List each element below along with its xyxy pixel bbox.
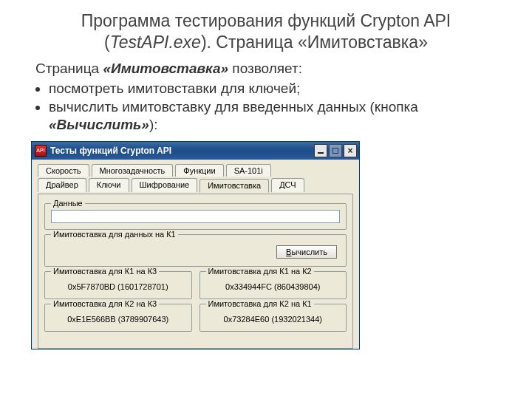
- app-window: API Тесты функций Crypton API × Скорость…: [31, 141, 360, 349]
- calc-button[interactable]: Вычислить: [276, 245, 337, 259]
- tabpage-imitovstavka: Данные Имитовставка для данных на К1 Выч…: [38, 194, 353, 349]
- close-button[interactable]: ×: [344, 144, 357, 157]
- group-k2-on-k1-label: Имитовставка для К2 на К1: [206, 299, 314, 308]
- slide-title: Программа тестирования функций Crypton A…: [35, 10, 497, 53]
- group-k2-on-k3: Имитовставка для К2 на К3 0xE1E566BB (37…: [44, 304, 192, 332]
- tab-rng[interactable]: ДСЧ: [271, 178, 304, 192]
- minimize-button[interactable]: [314, 144, 327, 157]
- group-data: Данные: [44, 203, 347, 230]
- bullet-1: посмотреть имитовставки для ключей;: [49, 80, 497, 98]
- bullet-list: посмотреть имитовставки для ключей; вычи…: [49, 80, 497, 134]
- slide-title-line1: Программа тестирования функций Crypton A…: [81, 11, 451, 30]
- value-k1-on-k2: 0x334944FC (860439804): [206, 278, 341, 293]
- tab-imitovstavka[interactable]: Имитовставка: [200, 179, 269, 193]
- group-k2-on-k1: Имитовставка для К2 на К1 0x73284E60 (19…: [200, 304, 347, 332]
- bullet-2: вычислить имитовставку для введенных дан…: [49, 98, 497, 134]
- tabcontrol: Скорость Многозадачность Функции SA-101i…: [38, 164, 353, 349]
- slide-title-exe: TestAPI.exe: [110, 33, 201, 52]
- app-icon: API: [35, 145, 47, 157]
- group-imito-k1: Имитовставка для данных на К1 Вычислить: [44, 234, 347, 267]
- group-k1-on-k3: Имитовставка для К1 на К3 0x5F7870BD (16…: [44, 271, 192, 299]
- tab-encrypt[interactable]: Шифрование: [132, 178, 198, 192]
- tab-sa101i[interactable]: SA-101i: [226, 164, 271, 177]
- value-k1-on-k3: 0x5F7870BD (1601728701): [51, 278, 185, 293]
- tab-keys[interactable]: Ключи: [89, 178, 129, 192]
- titlebar[interactable]: API Тесты функций Crypton API ×: [32, 142, 359, 160]
- window-title: Тесты функций Crypton API: [50, 146, 314, 156]
- tab-functions[interactable]: Функции: [175, 164, 223, 177]
- tab-speed[interactable]: Скорость: [38, 164, 89, 177]
- group-k1-on-k2-label: Имитовставка для К1 на К2: [206, 267, 314, 276]
- group-k1-on-k3-label: Имитовставка для К1 на К3: [51, 267, 159, 276]
- data-input[interactable]: [51, 210, 340, 223]
- group-k2-on-k3-label: Имитовставка для К2 на К3: [51, 299, 159, 308]
- tab-multitask[interactable]: Многозадачность: [92, 164, 174, 177]
- value-k2-on-k1: 0x73284E60 (1932021344): [206, 310, 341, 325]
- value-k2-on-k3: 0xE1E566BB (3789907643): [51, 310, 185, 325]
- group-imito-k1-label: Имитовставка для данных на К1: [51, 230, 178, 239]
- intro-line: Страница «Имитовставка» позволяет:: [35, 61, 497, 77]
- maximize-button[interactable]: [329, 144, 342, 157]
- group-data-label: Данные: [51, 199, 85, 208]
- group-k1-on-k2: Имитовставка для К1 на К2 0x334944FC (86…: [200, 271, 347, 299]
- tab-driver[interactable]: Драйвер: [38, 178, 86, 192]
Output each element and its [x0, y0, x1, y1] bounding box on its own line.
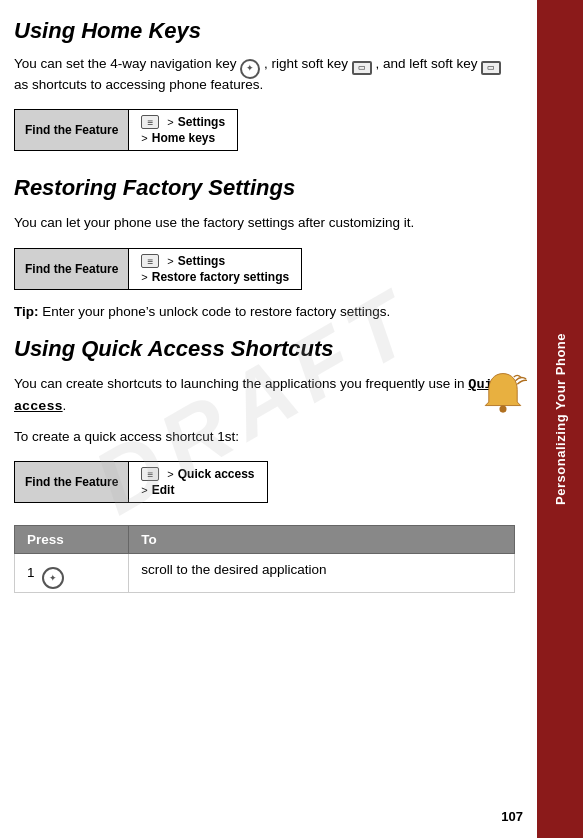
arrow1-2: > [167, 255, 173, 267]
table-header-row: Press To [15, 526, 515, 554]
main-content: Using Home Keys You can set the 4-way na… [0, 0, 535, 611]
find-feature-content-1: > Settings > Home keys [129, 110, 237, 150]
find-feature-content-3: > Quick access > Edit [129, 462, 266, 502]
right-soft-icon: ▭ [352, 61, 372, 75]
arrow2-2: > [141, 271, 147, 283]
find-feature-home-keys: Find the Feature > Settings > Home keys [14, 109, 238, 151]
find-feature-row1-2: > Settings [141, 254, 289, 268]
tip-body: Enter your phone’s unlock code to restor… [39, 304, 391, 319]
menu-icon-1 [141, 115, 159, 129]
arrow2-1: > [141, 132, 147, 144]
menu-icon-3 [141, 467, 159, 481]
section3-body-post: . [63, 398, 67, 413]
settings-label-1: Settings [178, 115, 225, 129]
bell-icon [479, 370, 527, 418]
table-col2-header: To [129, 526, 515, 554]
find-feature-label-2: Find the Feature [15, 249, 129, 289]
find-feature-factory: Find the Feature > Settings > Restore fa… [14, 248, 302, 290]
quick-access-table: Press To 1 ✦ scroll to the desired appli… [14, 525, 515, 593]
step-number: 1 [27, 565, 35, 580]
restore-label: Restore factory settings [152, 270, 289, 284]
tip-text: Tip: Enter your phone’s unlock code to r… [14, 302, 515, 322]
table-col1-header: Press [15, 526, 129, 554]
nav-key-icon: ✦ [240, 59, 260, 79]
section1-body-post: as shortcuts to accessing phone features… [14, 77, 263, 92]
arrow1-1: > [167, 116, 173, 128]
table-row: 1 ✦ scroll to the desired application [15, 554, 515, 593]
arrow1-3: > [167, 468, 173, 480]
section3-body2: To create a quick access shortcut 1st: [14, 427, 515, 447]
sidebar-label: Personalizing Your Phone [553, 333, 568, 505]
section1-body-pre: You can set the 4-way navigation key [14, 56, 236, 71]
settings-label-2: Settings [178, 254, 225, 268]
menu-icon-2 [141, 254, 159, 268]
tip-prefix: Tip: [14, 304, 39, 319]
find-feature-row2-1: > Home keys [141, 131, 225, 145]
sidebar: Personalizing Your Phone [537, 0, 583, 838]
section2-body: You can let your phone use the factory s… [14, 213, 515, 233]
section3-title: Using Quick Access Shortcuts [14, 336, 515, 362]
section3-body1: You can create shortcuts to launching th… [14, 374, 515, 417]
find-feature-row1-3: > Quick access [141, 467, 254, 481]
find-feature-label-1: Find the Feature [15, 110, 129, 150]
svg-point-0 [499, 406, 506, 413]
find-feature-quick-access: Find the Feature > Quick access > Edit [14, 461, 268, 503]
arrow2-3: > [141, 484, 147, 496]
table-cell-action: scroll to the desired application [129, 554, 515, 593]
find-feature-row2-3: > Edit [141, 483, 254, 497]
find-feature-content-2: > Settings > Restore factory settings [129, 249, 301, 289]
table-cell-step: 1 ✦ [15, 554, 129, 593]
section2-title: Restoring Factory Settings [14, 175, 515, 201]
quick-access-label: Quick access [178, 467, 255, 481]
section1-body-mid2: , and left soft key [376, 56, 478, 71]
section1-title: Using Home Keys [14, 18, 515, 44]
section3-body-pre: You can create shortcuts to launching th… [14, 376, 465, 391]
find-feature-row2-2: > Restore factory settings [141, 270, 289, 284]
home-keys-label: Home keys [152, 131, 215, 145]
edit-label: Edit [152, 483, 175, 497]
find-feature-row1-1: > Settings [141, 115, 225, 129]
left-soft-icon: ▭ [481, 61, 501, 75]
section1-body-mid: , right soft key [264, 56, 348, 71]
section1-body: You can set the 4-way navigation key ✦ ,… [14, 54, 515, 95]
page-number: 107 [501, 809, 523, 824]
bell-icon-container [479, 370, 527, 421]
find-feature-label-3: Find the Feature [15, 462, 129, 502]
step-nav-icon: ✦ [42, 567, 64, 589]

+---+

Assigned task =
All lines of the records containing "Restore" should be shown.

Response area =
find-feature-factory: Find the Feature > Settings > Restore fa… [14, 248, 302, 290]
restore-label: Restore factory settings [152, 270, 289, 284]
find-feature-content-2: > Settings > Restore factory settings [129, 249, 301, 289]
find-feature-row2-2: > Restore factory settings [141, 270, 289, 284]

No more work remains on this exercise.